**WORK INSTRUCTION**.
List every line in this data where the string "Cloud" occurs.

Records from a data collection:
Segment Open

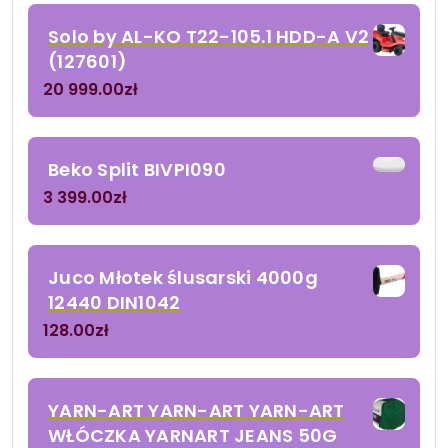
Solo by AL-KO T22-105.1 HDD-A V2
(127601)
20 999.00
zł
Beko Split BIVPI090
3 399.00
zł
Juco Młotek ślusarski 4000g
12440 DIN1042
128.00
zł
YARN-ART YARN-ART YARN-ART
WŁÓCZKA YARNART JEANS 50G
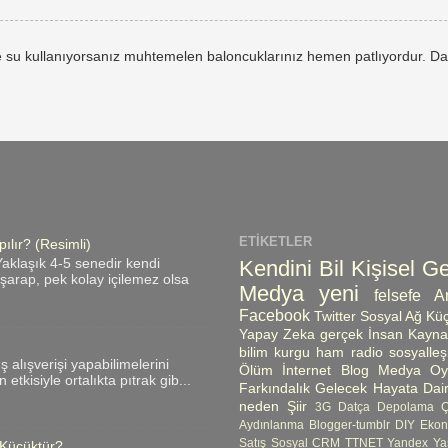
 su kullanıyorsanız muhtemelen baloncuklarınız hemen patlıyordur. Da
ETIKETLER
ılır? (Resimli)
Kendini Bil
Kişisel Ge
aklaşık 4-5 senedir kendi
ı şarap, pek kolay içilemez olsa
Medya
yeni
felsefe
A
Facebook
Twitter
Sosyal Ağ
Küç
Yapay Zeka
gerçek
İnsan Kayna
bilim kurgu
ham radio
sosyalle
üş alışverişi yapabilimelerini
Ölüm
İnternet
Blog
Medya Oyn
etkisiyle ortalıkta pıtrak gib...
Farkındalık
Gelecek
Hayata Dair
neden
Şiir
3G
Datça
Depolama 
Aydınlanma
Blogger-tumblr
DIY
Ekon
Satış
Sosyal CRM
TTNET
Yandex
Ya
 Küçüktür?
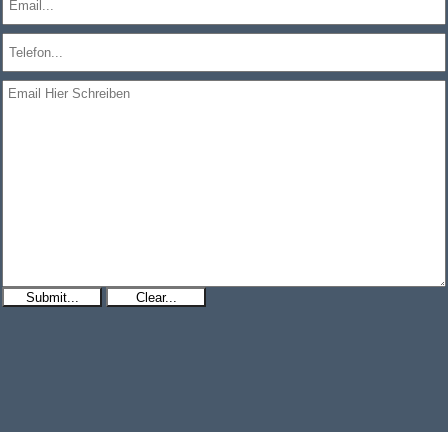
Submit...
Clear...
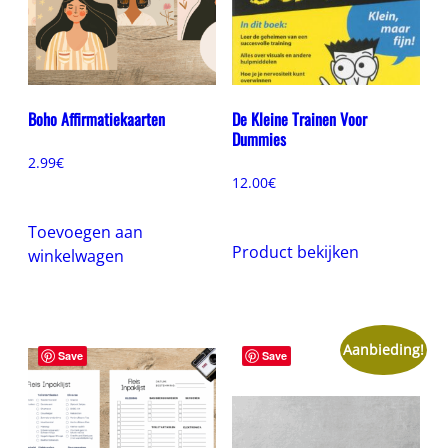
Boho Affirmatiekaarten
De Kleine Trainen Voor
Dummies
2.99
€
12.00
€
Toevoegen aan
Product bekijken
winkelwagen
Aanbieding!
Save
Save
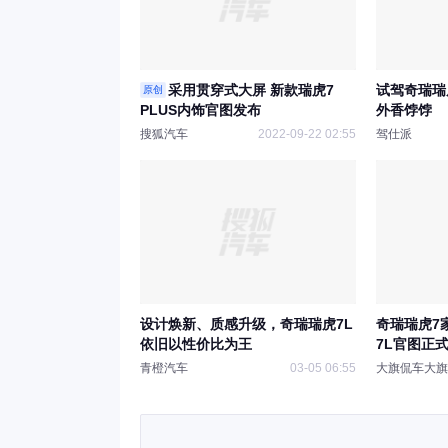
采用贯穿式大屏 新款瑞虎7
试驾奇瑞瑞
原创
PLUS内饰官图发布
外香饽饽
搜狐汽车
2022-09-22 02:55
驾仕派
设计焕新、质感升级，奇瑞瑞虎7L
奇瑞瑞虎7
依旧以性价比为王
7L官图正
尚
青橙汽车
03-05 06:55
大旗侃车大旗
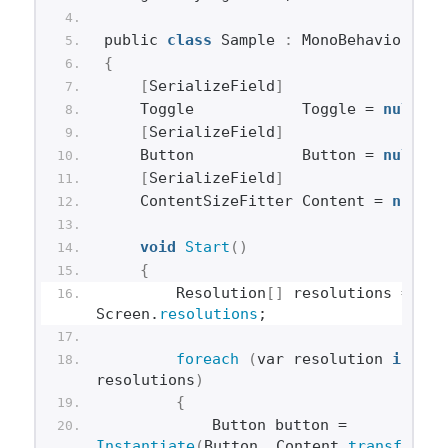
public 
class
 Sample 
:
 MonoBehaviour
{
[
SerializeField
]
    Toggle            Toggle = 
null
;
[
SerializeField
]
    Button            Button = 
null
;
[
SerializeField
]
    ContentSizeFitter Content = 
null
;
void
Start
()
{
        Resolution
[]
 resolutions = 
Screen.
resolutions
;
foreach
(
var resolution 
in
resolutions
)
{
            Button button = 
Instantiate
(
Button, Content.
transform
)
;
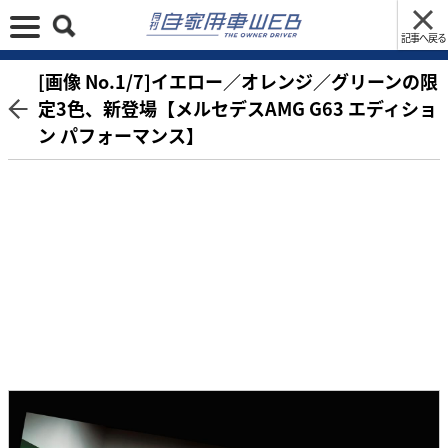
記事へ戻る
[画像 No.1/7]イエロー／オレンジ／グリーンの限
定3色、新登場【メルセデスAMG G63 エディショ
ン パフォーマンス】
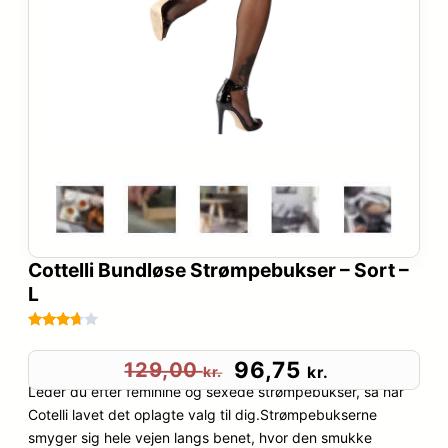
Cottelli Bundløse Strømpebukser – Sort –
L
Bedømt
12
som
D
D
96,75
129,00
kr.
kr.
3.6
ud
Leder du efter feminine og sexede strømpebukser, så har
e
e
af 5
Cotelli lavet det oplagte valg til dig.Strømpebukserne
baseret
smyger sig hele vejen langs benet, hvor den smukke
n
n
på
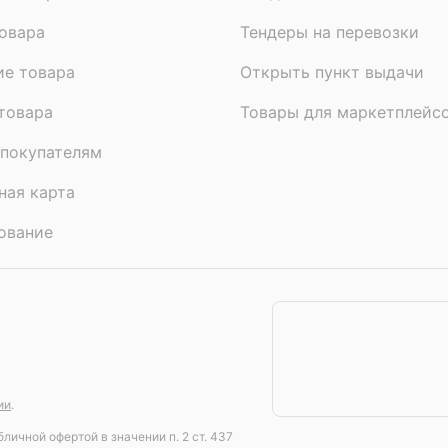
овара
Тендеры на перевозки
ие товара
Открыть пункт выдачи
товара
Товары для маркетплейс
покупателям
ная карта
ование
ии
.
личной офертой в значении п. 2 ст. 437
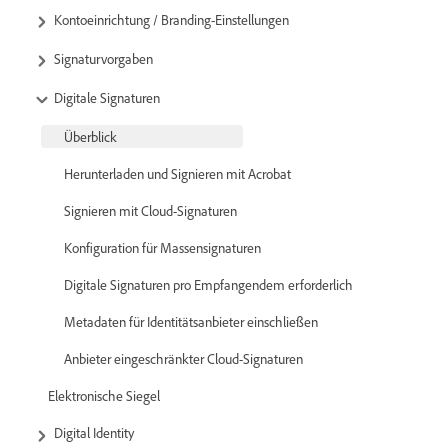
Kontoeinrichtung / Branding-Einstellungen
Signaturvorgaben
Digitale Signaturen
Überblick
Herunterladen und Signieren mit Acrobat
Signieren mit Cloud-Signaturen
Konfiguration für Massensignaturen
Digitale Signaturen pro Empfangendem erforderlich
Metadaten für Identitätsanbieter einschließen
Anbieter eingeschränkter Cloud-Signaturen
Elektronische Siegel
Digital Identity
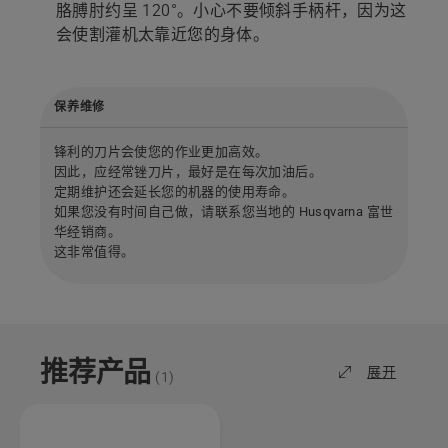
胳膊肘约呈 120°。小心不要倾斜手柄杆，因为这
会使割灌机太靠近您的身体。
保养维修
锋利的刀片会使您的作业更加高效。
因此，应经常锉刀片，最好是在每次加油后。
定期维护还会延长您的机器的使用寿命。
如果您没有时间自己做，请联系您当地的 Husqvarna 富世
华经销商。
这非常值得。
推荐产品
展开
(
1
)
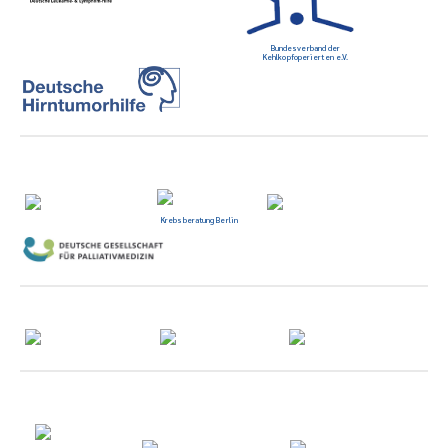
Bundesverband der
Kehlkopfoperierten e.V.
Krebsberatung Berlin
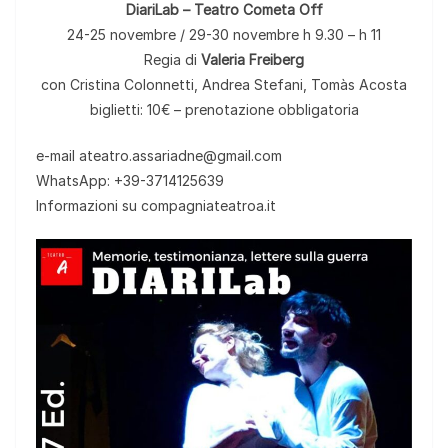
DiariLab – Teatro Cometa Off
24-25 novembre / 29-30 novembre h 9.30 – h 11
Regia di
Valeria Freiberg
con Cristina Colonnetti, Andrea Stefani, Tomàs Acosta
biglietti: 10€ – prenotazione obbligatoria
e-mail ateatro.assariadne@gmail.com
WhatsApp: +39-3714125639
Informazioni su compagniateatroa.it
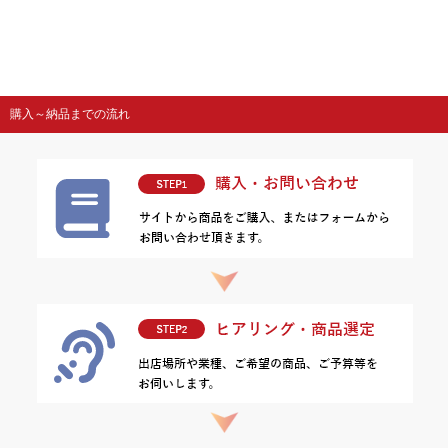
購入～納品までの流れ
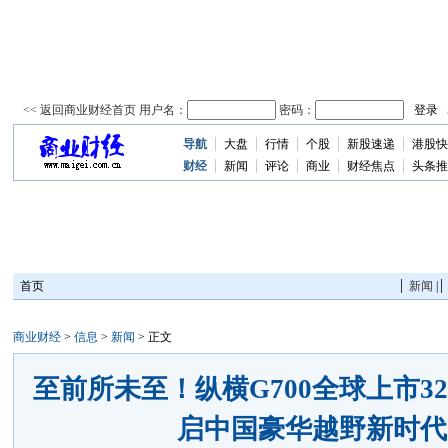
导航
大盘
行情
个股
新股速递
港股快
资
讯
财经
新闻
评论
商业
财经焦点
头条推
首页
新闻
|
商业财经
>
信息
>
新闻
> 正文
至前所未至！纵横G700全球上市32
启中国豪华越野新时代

Segment Closed
Segment Open

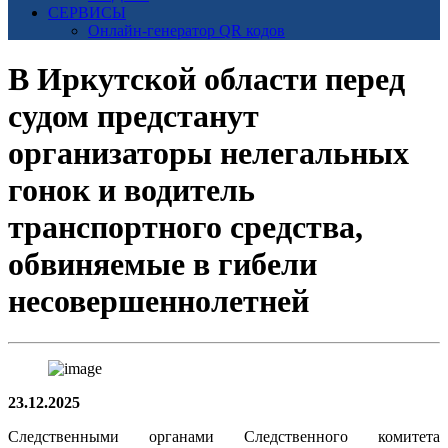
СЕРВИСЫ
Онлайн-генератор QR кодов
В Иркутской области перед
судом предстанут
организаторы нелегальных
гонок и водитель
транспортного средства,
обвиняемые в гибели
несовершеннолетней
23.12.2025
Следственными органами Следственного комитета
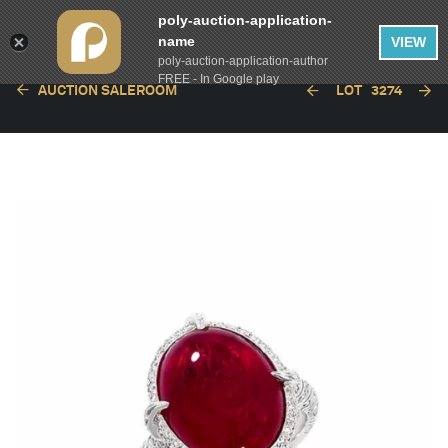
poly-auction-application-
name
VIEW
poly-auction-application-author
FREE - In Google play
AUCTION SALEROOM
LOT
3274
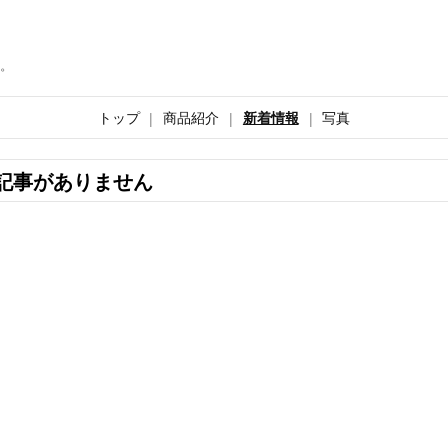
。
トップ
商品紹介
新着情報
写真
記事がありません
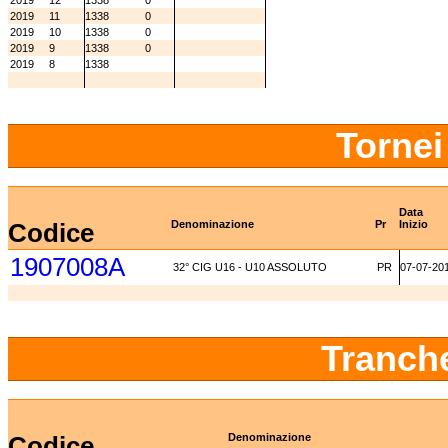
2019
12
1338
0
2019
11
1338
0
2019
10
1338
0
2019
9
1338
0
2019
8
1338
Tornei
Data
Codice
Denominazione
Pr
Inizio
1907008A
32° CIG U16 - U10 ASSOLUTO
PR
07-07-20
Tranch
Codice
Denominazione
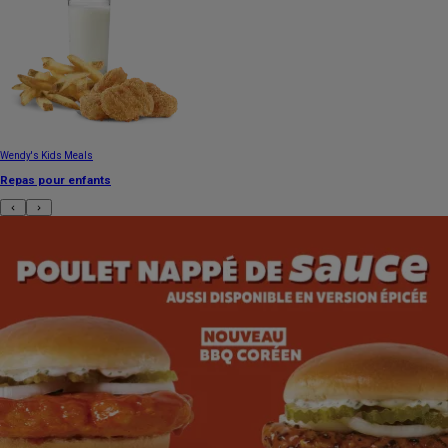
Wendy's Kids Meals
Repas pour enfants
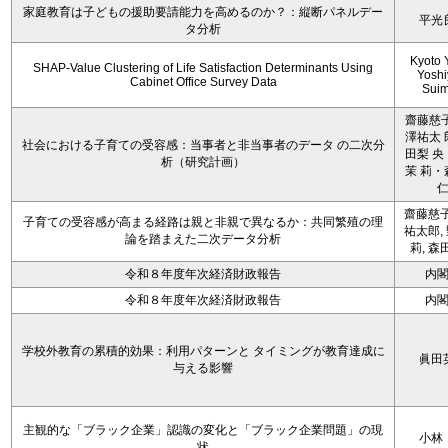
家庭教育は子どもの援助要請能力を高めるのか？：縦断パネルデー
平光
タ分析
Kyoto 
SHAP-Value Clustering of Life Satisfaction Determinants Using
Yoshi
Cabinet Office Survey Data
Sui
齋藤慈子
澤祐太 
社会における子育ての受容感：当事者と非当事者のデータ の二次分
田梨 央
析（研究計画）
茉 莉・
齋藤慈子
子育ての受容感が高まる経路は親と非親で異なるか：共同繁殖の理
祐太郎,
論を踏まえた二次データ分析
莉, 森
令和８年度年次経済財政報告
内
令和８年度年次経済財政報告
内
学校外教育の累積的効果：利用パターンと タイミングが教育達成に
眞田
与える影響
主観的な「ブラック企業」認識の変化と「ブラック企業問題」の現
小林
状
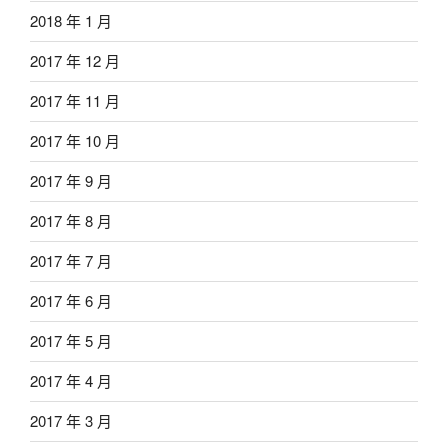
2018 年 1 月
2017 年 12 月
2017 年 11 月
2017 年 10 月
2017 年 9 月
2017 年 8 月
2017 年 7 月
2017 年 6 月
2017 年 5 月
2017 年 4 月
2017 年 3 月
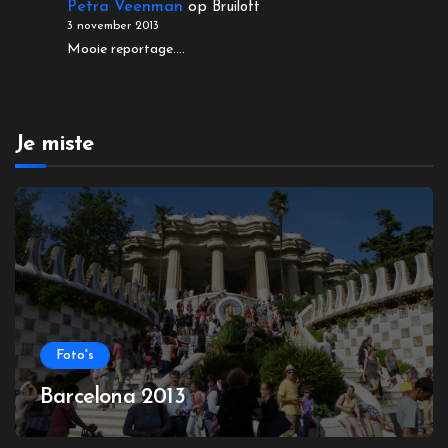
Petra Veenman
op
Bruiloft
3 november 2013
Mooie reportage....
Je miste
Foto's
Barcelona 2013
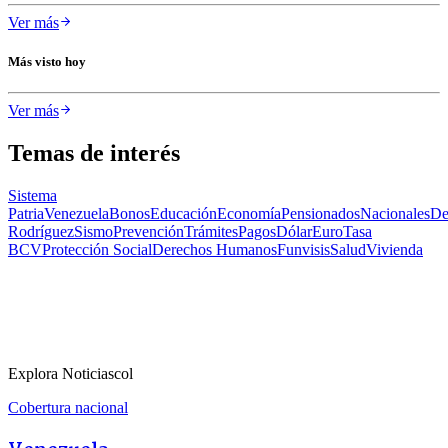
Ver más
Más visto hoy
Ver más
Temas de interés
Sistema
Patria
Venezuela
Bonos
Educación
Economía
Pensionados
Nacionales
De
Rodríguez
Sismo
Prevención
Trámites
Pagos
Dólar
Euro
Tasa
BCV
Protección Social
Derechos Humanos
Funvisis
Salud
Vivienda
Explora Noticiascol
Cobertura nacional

Segment Closed

**WORKED SOLUTION**.
Signieren mit Cloud-Signaturen
Anbieter eingeschränkter Cloud-Signaturen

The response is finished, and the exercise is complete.